Schiller is clearly riding a wave but a career in the saddle was no sure thing. He grew up in a harness racing family near Young, in the rural Riverina region of New South Wales, his dad Glen and grandfather Peter both trotting trainers.
A career in the sulky seemed more likely than atop a horse, and Schiller competed in mini trotting (pony racing) and even completed the 20 trials required to become a senior trotting driver.
“I loved it, and I would still do it, and I would love to do it after racing,” Schiller notes of his experience with standardbreds.

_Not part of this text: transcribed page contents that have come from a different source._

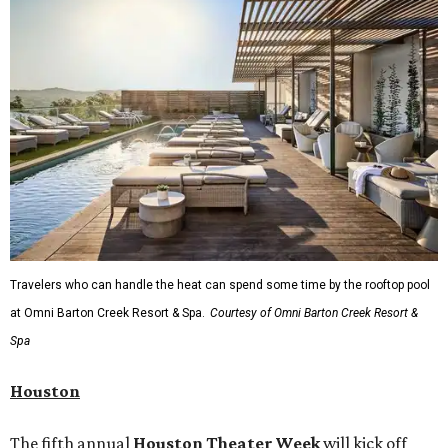
Travelers who can handle the heat can spend some time by the rooftop pool
at Omni Barton Creek Resort & Spa.
Courtesy of Omni Barton Creek Resort &
Spa
Houston
The fifth annual
Houston Theater Week
will kick off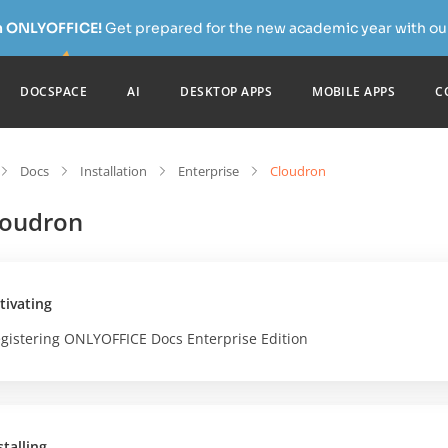
h ONLYOFFICE!
Get prepared for the new academic year with our
DOCSPACE
AI
DESKTOP APPS
MOBILE APPS
C
Docs
Installation
Enterprise
Cloudron
loudron
tivating
gistering ONLYOFFICE Docs Enterprise Edition
stalling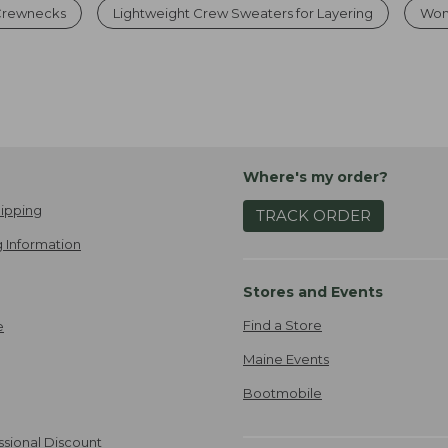
 Crewnecks
Lightweight Crew Sweaters for Layering
Wom
Where's my order?
ipping
TRACK ORDER
 Information
Stores and Events
Find a Store
e
Maine Events
Bootmobile
ssional Discount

At 15 he switched to ‘the gallops’, at first working in the stables of old-school handler Chris Hayward and then a horse stud in the region, but was “too weak to ride” and inexperienced working with the more flighty thoroughbred.
At 18 he was apprenticed to trainer Phil Sweeney, but weeks before his first barrier trial, the understated Schiller was involved in what he describes as “a little car accident.”
It may have been a simple accident – he was a passenger in a car driven by a friend that slipped off a wet road – but it had serious consequences. Schiller had broken his back and suffered serious internal injuries. He credits the time spent convalescing with forging a stronger mindset.
“The experience matured me a lot, I had surgery and spent nine months away … six weeks in a brace,” he says. “I had come to love riding horses at that stage but I lost all my strength, I dropped to 45 kilograms and just really wanted to get back on a horse. That time gave me a bit of a hunger for it. From there I just came back, got into trials and was off and gone, it was like getting on a bike.”
It was when Schiller joined Newnham in the city that his development got another major boost. Newnham, a former mature-aged apprentice who comes from a great lineage of ‘teacher trainers’ through Ron Quinton and the ‘master of apprentices’ Theo Green, has guided the careers of recent young stars Robbie Dolan and Tom Sherry.
“He (Newnham) is more a director than a boss, he points you in the right direction, rather than grilling you over bad rides,” Schiller says of the mild-mannered trainer’s style. “He tells you what you are doing wrong and helps you fix it, without putting you on a mechanical horse and making you work through it, he will just show you a replay and say something like ‘See here, you should just start flowing into the race,’ or something simple like that. I still have got a lot to improve on and he is still pointing me in the right direction.”
Of course, Newnham will begin training at Sha Tin in September, and if Schiller can maintain his momentum, he may be getting an invite to join his boss in Hong Kong and a spot on the jockeys roster sooner than later.